Jaksa dan Implementasi Pidana Pengawasan di KUHP Baru
Kolom

Jaksa dan Implementasi Pidana Pengawasan di KUHP Baru

Usulan untuk perumusan Rancangan Peraturan Pemerintah soal prosedur pengurangan atau perpanjangan masa pengawasan.

Bacaan 5 Menit

Frasa "Tata Cara dan Batas Pengurangan dan Perpanjangan Masa Pengawasan" dalam Rancangan Peraturan Pemerintah ini harusnya dipandang sebagai satu kesatuan. Artinya, ruang lingkup yang diatur dalam frasa ini hanya berkaitan dengan tata cara dan batas pengurangan dalam Pasal 76 ayat (6) KUHP Baru serta tata cara dan batas perpanjangan masa pengawasan dalam Pasal 76 ayat (5) KUHP Baru. Penting untuk dicatat bahwa peraturan ini tidak dimaksudkan untuk mengatur tata cara pelaksana pidana pengawasan yang pengaturannya harus ada dalam level KUHAP.

Tata cara perpanjangan masa pengawasan memerlukan pendefinisian awal mengenai apa yang dimaksud dengan "alasan yang sah”. Dalam konteks ini, pendefinisian tersebut dapat meminjam konsep hukum pidana tentang alasan pembenar dan alasan pemaaf. Alasan pembenar dapat diartikan bahwa pelanggaran terhadap syarat khusus tidak didukung oleh alasan yuridis—yang dapat membenarkan atau melegitimasi tindakan tersebut. Di sisi lain, tanpa alasan yang sah—sebagai tidak adanya alasan pemaaf—berarti tidak terdapat alasan yang dapat menghapus atau memaafkan kesalahan dari pelanggaran tersebut.

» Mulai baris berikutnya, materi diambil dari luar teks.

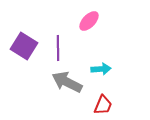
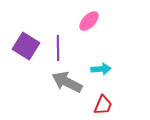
purple square: moved 2 px right
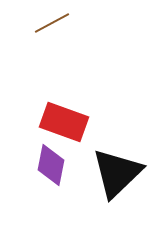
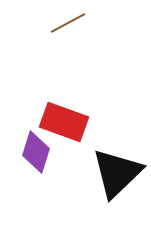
brown line: moved 16 px right
purple diamond: moved 15 px left, 13 px up; rotated 6 degrees clockwise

Pejabat yang berwenang menentukan status pelanggaran terhadap syarat harusnya merujuk pada prinsip dasar hukum acara pidana bahwa Jaksa adalah pelaksana putusan pengadilan pidana (executive ambtenaar). Jaksa memegang peran sentral dalam pelaksanaan putusan pengadilan termasuk pengawasan pelaksanaan putusan pidana pengawasan. Sebagai pelaksana putusan pengadilan, Jaksa memiliki tugas untuk memastikan bahwa terpidana mematuhi syarat-syarat yang ditetapkan. Kewenangan ini mencakup penilaian soal apakah terpidana melanggar syarat umum dan syarat khusus yang telah ditetapkan dalam putusan pengadilan?

Perlu diatur dari mana Jaksa mendapat informasi dalam menentukan terjadi pelanggaran terhadap syarat khusus atau tidak. Sumber informasi ini dapat berasal dari laporan masyarakat/korban, laporan pembimbing kemasyarakatan, atau temuan Jaksa sendiri. Pembimbing kemasyarakatan dapat memberi pertimbangan kepada Jaksa untuk mengusulkan perpanjangan masa pengawasan atau menerapkan pidana penjara.

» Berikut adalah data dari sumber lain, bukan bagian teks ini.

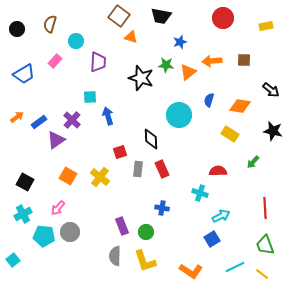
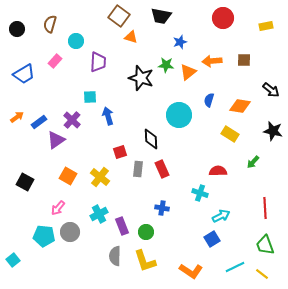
cyan cross at (23, 214): moved 76 px right
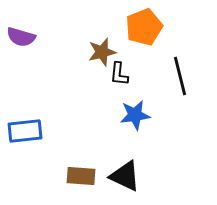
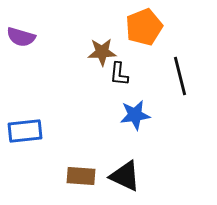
brown star: rotated 12 degrees clockwise
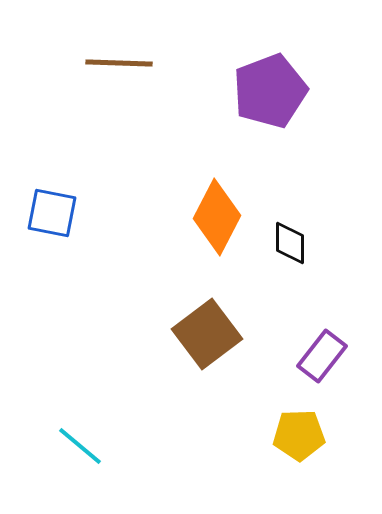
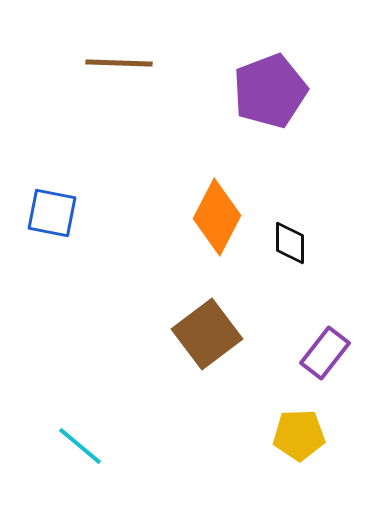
purple rectangle: moved 3 px right, 3 px up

Prosedur demikian juga perlu terkait pengurangan masa pengawasan. Selaku pengawas, Jaksa menilai apakah terpidana berkelakuan baik sehingga layak diusulkan pengurangan masa pengawasan. Informasi tersebut dapat diperoleh dari laporan korban—misalnya terpidana telah melaksanakan syarat khusus yang ditentukan—, laporan pembimbing kemasyarakatan, atau temuan Jaksa sendiri.

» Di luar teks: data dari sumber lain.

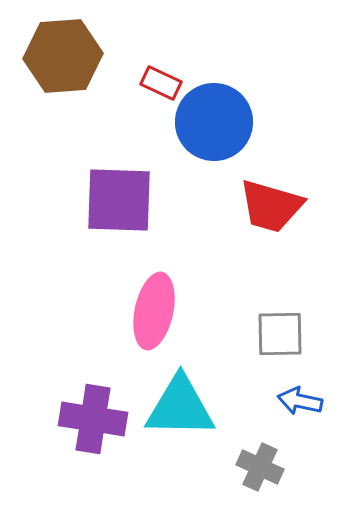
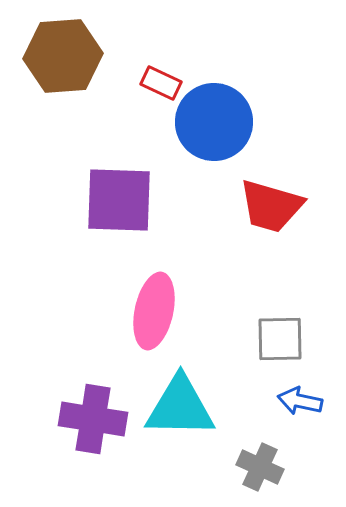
gray square: moved 5 px down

Terakhir, Rancangan Peraturan Pemerintah itu perlu merumuskan ketentuan mengenai batas waktu minimal yang harus dipenuhi seseorang agar berhak mendapatkan pengurangan masa pengawasan. Kualifikasi berkelakuan baik juga harus didefinisikan secara jelas dan objektif. Perumusan cermat dua hal ini penting sebagai pedoman pengurangan masa pengawasan yang konsisten dan adil.

*)Dr.Rudi Pradisetia Sudirdja, S.H., M.H., Jaksa di Kejaksaan Agung Republik Indonesia dan anggota Asosiasi Pengajar Hukum Pidana dan Kriminologi Indonesia (ASPERHUPIKI).

Artikel Kolom ini adalah tulisan pribadi Penulis, isinya tidak mewakili pandangan Redaksi Hukumonline.